The information reviewed at the April meeting, which included the advance data on the national income and product accounts for the first quarter, indicated that economic growth had remained weak so far this year. Labor market conditions had deteriorated further, and manufacturing activity was soft. Housing activity had continued its sharp descent, and business spending on both structures and equipment had turned down. Consumer spending had grown very slowly, and household sentiment had tumbled further. Core consumer price inflation had slowed in recent months, but overall inflation remained elevated.

There is nothing factually wrong with any of those statements (as I will demonstrate below). However, because those facts do not support the right wing economic agenda the entire right wing media establishment ignored this important news release. Usually, anyone who makes factual statements like those above is immediately criticized as someone who wants the country to fail, or someone who hates their country. Mercifully the Federal Reserve governors were spared this fate -- for now.
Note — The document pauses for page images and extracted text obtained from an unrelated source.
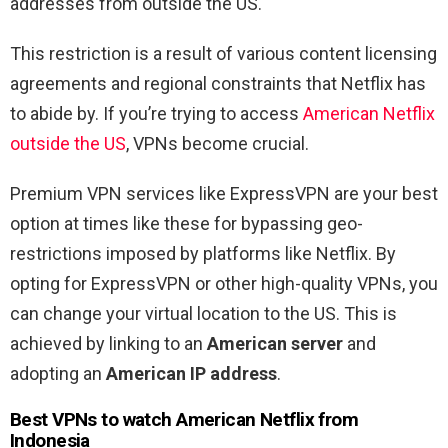
addresses from outside the US.
This restriction is a result of various content licensing
agreements and regional constraints that Netflix has
to abide by. If you’re trying to access
American Netflix
outside the US
, VPNs become crucial.
Premium VPN services like ExpressVPN are your best
option at times like these for bypassing geo-
restrictions imposed by platforms like Netflix. By
opting for ExpressVPN or other high-quality VPNs, you
can change your virtual location to the US. This is
achieved by linking to an
American server
and
adopting an
American IP address
.
Best VPNs to watch American Netflix from
Indonesia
Let's see how accurate the Fed's statements were. The Fed's statements are italicized.

indicated that economic growth had remained weak so far this year

According to the Bureau of Economic Analysis, GDP grew at a .6% pace in the fourth quarter of 2007 and the first quarter of 2008. And that assumes that inflation is correctly calculated.
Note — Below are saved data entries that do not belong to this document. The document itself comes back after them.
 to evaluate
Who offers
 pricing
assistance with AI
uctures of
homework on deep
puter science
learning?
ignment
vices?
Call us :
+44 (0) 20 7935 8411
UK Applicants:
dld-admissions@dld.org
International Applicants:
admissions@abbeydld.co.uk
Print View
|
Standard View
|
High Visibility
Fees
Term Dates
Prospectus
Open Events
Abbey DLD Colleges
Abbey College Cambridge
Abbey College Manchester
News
Labor market conditions had deteriorated further

Year over year job growth has been deteriorating for some time and

The unemployment rate is ticking up.

manufacturing activity was soft

On a year over year basis, industrial production has been dropping since the end of last summer.
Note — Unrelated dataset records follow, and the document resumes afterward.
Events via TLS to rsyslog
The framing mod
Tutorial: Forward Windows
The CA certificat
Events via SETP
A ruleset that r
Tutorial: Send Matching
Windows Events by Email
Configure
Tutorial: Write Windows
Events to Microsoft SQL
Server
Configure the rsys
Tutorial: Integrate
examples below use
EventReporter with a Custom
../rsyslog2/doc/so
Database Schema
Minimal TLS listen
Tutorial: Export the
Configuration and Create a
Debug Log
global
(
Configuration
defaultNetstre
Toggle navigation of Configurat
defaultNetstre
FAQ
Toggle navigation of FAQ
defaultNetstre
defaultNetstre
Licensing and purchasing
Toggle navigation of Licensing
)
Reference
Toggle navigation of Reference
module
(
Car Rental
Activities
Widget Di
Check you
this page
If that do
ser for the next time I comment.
And the ISM manufacturing index has been below 50 for a few months, indicating a contraction in manufacturing activity.

The Philadelphia Fed survey has been weak for some time, as has

Empire state survey

Housing activity had continued its sharp descent

Prices fell an average of 1.7% nationwide in the first quarter from the final three months of 2007, according to the Office of Federal Housing Enterprise Oversight. The decline was the largest in the index's 17-year history. The government index, which is seasonally adjusted and based on data for home purchases, had dropped 1.4% in the prior quarter. Compared with a year earlier, home prices dropped 3.1% in the first quarter.

.....

Other nationwide indexes show steeper declines. The S&P/Case-Shiller index, which includes a broader variety of mortgages and which showed a nationwide drop of 8.9% in the fourth quarter from a year earlier, is set to release first-quarter figures next week.

From the Fed again:

business spending on both structures and equipment had turned down

According to the latest GDP report from the Bureau of Economic Analysis, business investment in "structures" decreased 6.7% last quarter and investment in software and equipment decreased .7%.

Consumer spending had grown very slowly

While personal consumption expenditures increased on a year over year basis last month, notice they are still hovering at the lowest levels in 4 years. Now -- ask yourself what record prices are the pump will do to this number?

household sentiment had tumbled further

Consumer confidence has fallen off a cliff, as has

Consumer sentiment

Core consumer price inflation had slowed in recent months, but overall inflation remained elevated

There is good news here.

On a year over year basis, CPI as steaded and perhaps is starting to come down a bit, as is

PPI

But that's the only good news in the Fed's statement.

So -- to Rush, Hannity, Newsbusters, Kudlow, Luskin, Cavuto and anyone else involved with the right wing noise machine it's obvious the Federal Reserve is full of traitorous American hating liberals. Do your duty and smear them into the ground.